This full release incorporates genomic, transcript, and protein data available as of November 1, 2021, and contains 296,293,486 records, including 215,655,378 proteins, 41,751,205 RNAs, and sequences from 114,396 organisms. The release is provided in several directories as a complete dataset and also as divided by logical groupings.
New eukaryotic genome annotations
This release includes new annotations generated by NCBI’s eukaryotic genome annotation pipeline for 41 species, including:
- West African lungfish annotation release 100, based on new assembly PAN1.0 (GCF_019279795.1)
- large genome (40 Gb), ~13 times the size of the human genome
- Wheat annotation release 100, based on updated assembly IWGSC_CS_RefSeq_v2.1 (GCF_018294505.1)
- Himalayan honeybee annotation release 100, based on new assembly ASM1406632v1 (GCF_014066325.1)
- Komodo dragon annotation release 100, based on new assembly ASM479886v1 (GCF_004798865.1)
- Brown bear annotation release 101, based on updated assembly ASM358476v2 (GCF_003584765.2)
- Leopard cat annotation release 100, based on new assembly Fcat_Pben_1.1_paternal_pri (GCF_016509475.1)

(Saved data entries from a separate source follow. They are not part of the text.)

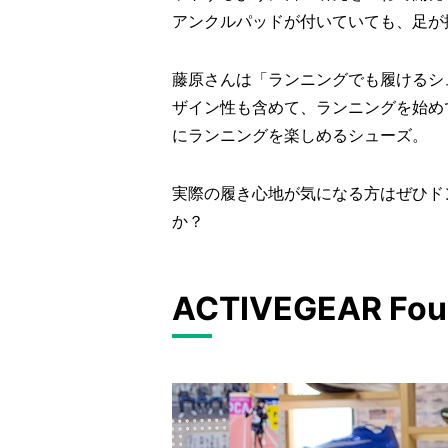
アンクルパッドが付いていても、足が
藤原さんは「ランニングでも履けるシ
ザイン性も含めて、ランニングを始め
にランニングを楽しめるシューズ。
実際の履き心地が気になる方はぜひド
か？
ACTIVEGEAR Fou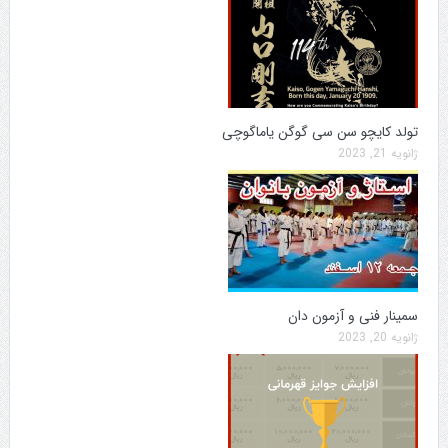
تولد کایچو سن سی گوگن یاماگوچی
ژانویه 21, 2023
سمینار فنی و آزمون دان
ژانویه 20, 2023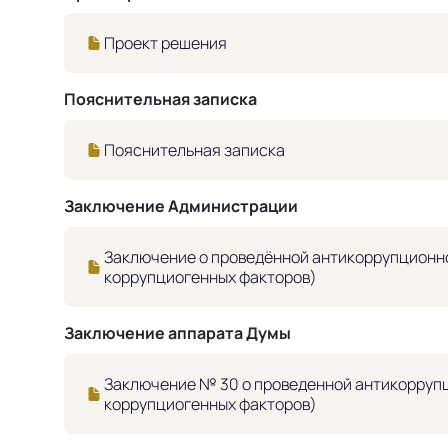
Проект решения
Пояснительная записка
Пояснительная записка
Заключение Администрации
Заключение о проведённой антикоррупционно
коррупциогенных факторов)
Заключение аппарата Думы
Заключение № 30 о проведенной антикоррупц
коррупциогенных факторов)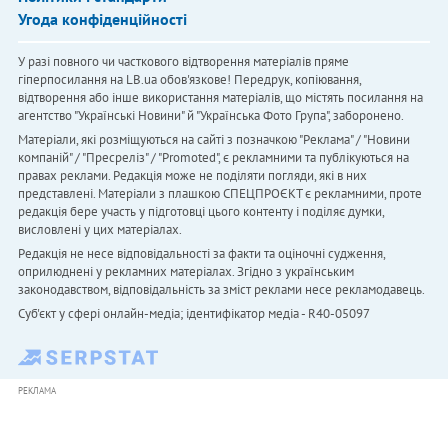
Угода конфіденційності
У разі повного чи часткового відтворення матеріалів пряме
гіперпосилання на LB.ua обов'язкове! Передрук, копіювання,
відтворення або інше використання матеріалів, що містять посилання на
агентство "Українськi Новини" й "Українська Фото Група", заборонено.
Матеріали, які розміщуються на сайті з позначкою "Реклама" / "Новини
компаній" / "Пресреліз" / "Promoted", є рекламними та публікуються на
правах реклами. Редакція може не поділяти погляди, які в них
представлені. Матеріали з плашкою СПЕЦПРОЄКТ є рекламними, проте
редакція бере участь у підготовці цього контенту і поділяє думки,
висловлені у цих матеріалах.
Редакція не несе відповідальності за факти та оціночні судження,
оприлюднені у рекламних матеріалах. Згідно з українським
законодавством, відповідальність за зміст реклами несе рекламодавець.
Cуб'єкт у сфері онлайн-медіа; ідентифікатор медіа - R40-05097
РЕКЛАМА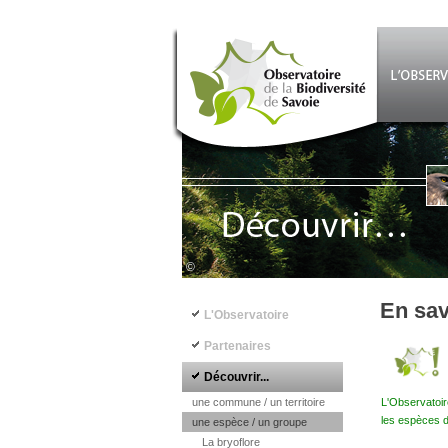
Aller au contenu principal
©
Navigation principale
En sav
L'Observatoire
Partenaires
Découvrir...
une commune / un territoire
L'Observatoir
les espèces d
une espèce / un groupe
La bryoflore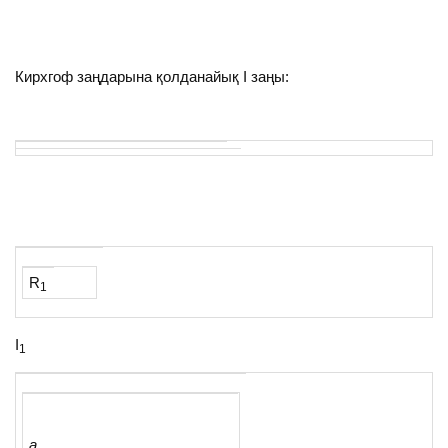
Кирхгоф заңдарына қолданайық I заңы:
R
1
I
1
a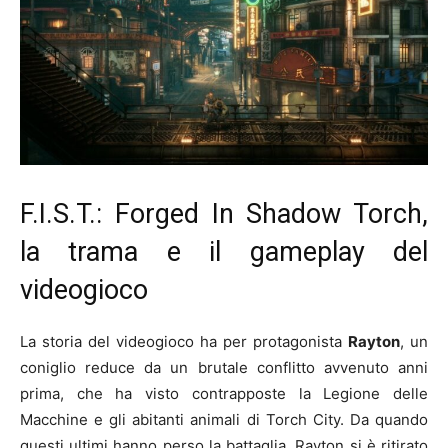
F.I.S.T.: Forged In Shadow Torch,
la trama e il gameplay del
videogioco
La storia del videogioco ha per protagonista
Rayton
, un
coniglio reduce da un brutale conflitto avvenuto anni
prima, che ha visto contrapposte la Legione delle
Macchine e gli abitanti animali di Torch City. Da quando
questi ultimi hanno perso la battaglia, Rayton si è ritirato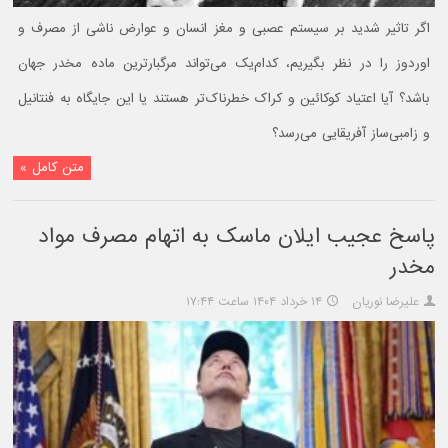
اگر تاثیر شدید بر سیستم عصبی و مغز انسان و عوارض ناشی از مصرف و
اوردوز را در نظر بگیریم، کدام‌یک می‌تواند مرگبارترین ماده مخدر جهان
باشد؟ آیا اعتیاد کوکائین و کراک خطرناک‌تر هستند یا این جایگاه به فنتانیل
و زامبی‌ساز آفریقایی می‌رسد؟
متن کامل »
پاسخ عجیب ایلان ماسک به اتهام مصرف مواد
مخدر
علیرضا نوریان
۱۴ خرداد ۱۴۰۴ ساعت ۱۷:۴۴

NCBI to assign 64-bit numeric GIs in November 2021
NCBI’s GI sequence identifiers will soon exceed 32-bit numbers. NCBI will begin assigning larger (64-bit) numeric ‘GIs’ to the remaining sequence types that still receive these identifiers. This change is expected as soon as November 15th, 2021, but could occur earlier if data submission volumes are unexpectedly high.
RefSeq assembly information
We are considering adding information to the RefSeq FTP release catalog about the RefSeq assembly for each sequence. We welcome your comments on information that would be useful to you.
We are also considering revising the set of sequences included in the plasmid bin to add in plasmids from WGS sequences.